# Prediction model

In [None]:
import pandas as pd
import numpy as np
import json
from collections import defaultdict
from sklearn.model_selection import LeaveOneOut
from sklearn.preprocessing import StandardScaler
from sklearn.metrics import mean_absolute_error, mean_squared_error, r2_score
from sklearn.linear_model import RidgeCV
import lightgbm as lgb
import matplotlib.pyplot as plt
from tqdm import tqdm  
import joblib          

# provide file paths to logs and metrics files
log_paths = [
    'log_file_1',
    'log_file2',
    # … 
]
metric_paths = [
    'metrics_file_1',
    'metrics_file2',
    # … 
]

def process_single_run(log_path, metrics_path):
    makespan = {}
    task_counts = {}
    intervals = {}

    with open(log_path, 'r') as f:
        try:
            log_data = json.load(f)
        except json.JSONDecodeError as e:
            raise RuntimeError(f"Błąd przy parsowaniu pliku logów: {log_path}\n{e}")

    for src in log_data:
        wf   = src.get('log.attributes.workflowId')
        jb   = src.get('log.attributes.jobId')
        body = src.get('body')
        t    = pd.to_datetime(src.get('time'))
        if wf is None:
            continue

        # Makespan
        if body == 'Job started':
            st, fi = makespan.get(wf, [None, None])
            if st is None or t < st:
                st = t
            makespan[wf] = [st, fi]
        elif body == 'Job finished':
            st, fi = makespan.get(wf, [None, None])
            if fi is None or t > fi:
                fi = t
            makespan[wf] = [st, fi]

        # Task counts
        if body == 'Job started':
            task = src.get('log.attributes.name')
            if task:
                task_counts[(wf, task)] = task_counts.get((wf, task), 0) + 1

        # Concurrency
        if body in ('Job started', 'Job finished') and jb is not None:
            key = (wf, jb)
            st, en = intervals.get(key, [None, None])
            if body == 'Job started':
                st = t
            else:
                en = t
            intervals[key] = [st, en]

    # Makespan
    makespan_final = {}
    for wf, (st, fi) in makespan.items():
        if st is None or fi is None:
            continue
        makespan_final[wf] = (fi - st).total_seconds()

    # Task counts
    rows = []
    for (wf, task), cnt in task_counts.items():
        rows.append({'workflowId': wf, 'task_name': task, 'count': cnt})
    if rows:
        df_tasks = pd.DataFrame(rows)
        task_counts_ct = df_tasks.pivot_table(
            index='workflowId', columns='task_name', values='count', fill_value=0
        ).reset_index()
    else:
        task_counts_ct = pd.DataFrame({'workflowId': list(makespan_final.keys())})

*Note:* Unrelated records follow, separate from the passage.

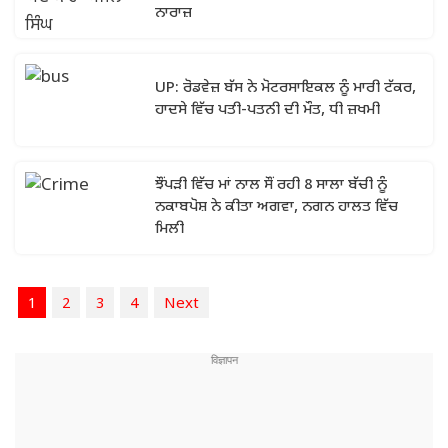
ਨਾਰਾਜ਼
UP: ਰੋਡਵੇਜ਼ ਬੱਸ ਨੇ ਮੋਟਰਸਾਇਕਲ ਨੂੰ ਮਾਰੀ ਟੱਕਰ,
ਹਾਦਸੇ ਵਿੱਚ ਪਤੀ-ਪਤਨੀ ਦੀ ਮੌਤ, ਧੀ ਜ਼ਖਮੀ
ਝੌਂਪੜੀ ਵਿੱਚ ਮਾਂ ਨਾਲ ਸੌਂ ਰਹੀ 8 ਸਾਲਾ ਬੱਚੀ ਨੂੰ
ਨਕਾਬਪੋਸ਼ ਨੇ ਕੀਤਾ ਅਗਵਾ, ਨਗਨ ਹਾਲਤ ਵਿੱਚ
ਮਿਲੀ
1
2
3
4
Next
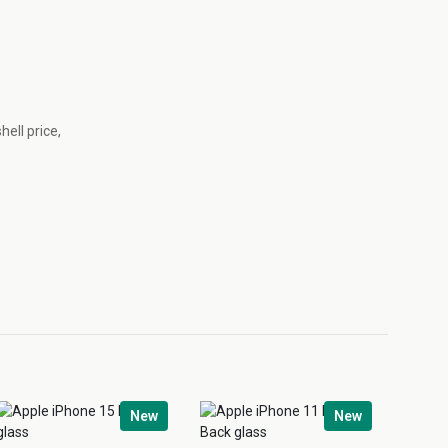
ell price,
New
New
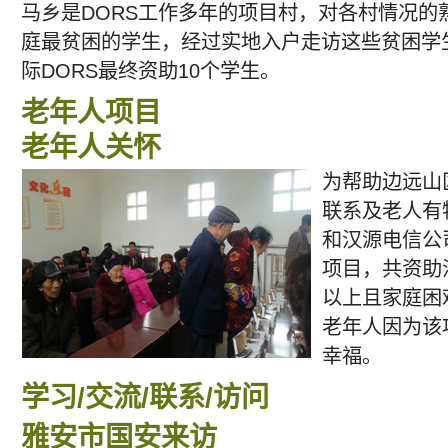
马乡是DORS工作多年的项目村，对各村情况的
庭最贫困的学生，经过实地入户走访这些贫困学
际DORS最终资助10个学生。
老年人项目
老年人关怀
为帮助边远山
联系及老人有特
和汉源电信公
项目，共资助
以上且家庭困
老年人因为该
幸福。
学习/交流/联系/访问
雅安市国安来访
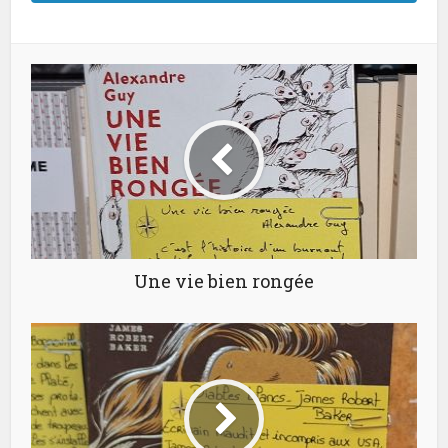
Une vie bien rongée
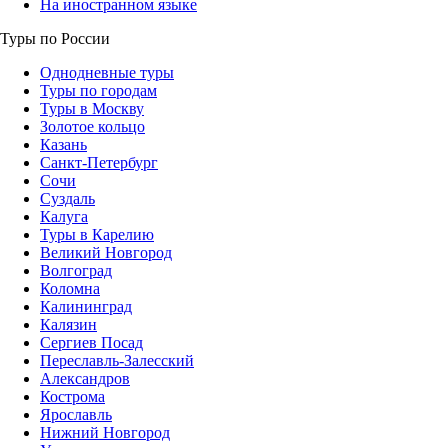
На иностранном языке
Туры по России
Однодневные туры
Туры по городам
Туры в Москву
Золотое кольцо
Казань
Санкт-Петербург
Сочи
Суздаль
Калуга
Туры в Карелию
Великий Новгород
Волгоград
Коломна
Калининград
Калязин
Сергиев Посад
Переславль-Залесский
Александров
Кострома
Ярославль
Нижний Новгород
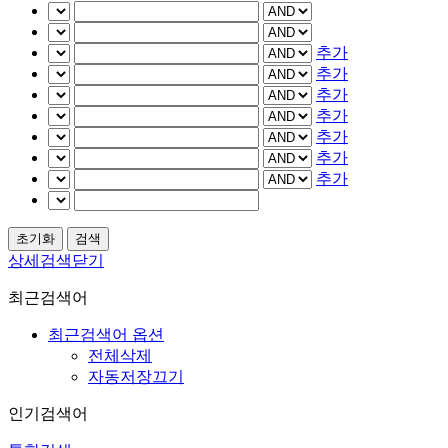
추가
추가
추가
추가
추가
추가
추가
상세검색닫기
최근검색어
최근검색어 옵션
전체삭제
자동저장끄기
인기검색어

    # Max concurrency per workflow
    def max_concurrency(interval_list):
        events = []
        for (st, en) in interval_list:
            events.append((st, 1))
            events.append((en, -1))
        events.sort()
        cur = mx = 0
        for _, delta in events:
            cur += delta
            mx = max(mx, cur)
        return mx

    concurrency_rows = []
    by_wf = defaultdict(list)
    for (wf, jb), (st, en) in intervals.items():
        if st is None or en is None:
            continue
        by_wf[wf].append((st, en))

    for wf, lst in by_wf.items():
        concurrency_rows.append({'workflowId': wf, 'max_concurrency': max_concurrency(lst)})
    if concurrency_rows:
        df_concurrency = pd.DataFrame(concurrency_rows)
    else:
        df_concurrency = pd.DataFrame({'workflowId': list(makespan_final.keys()), 'max_concurrency': 0})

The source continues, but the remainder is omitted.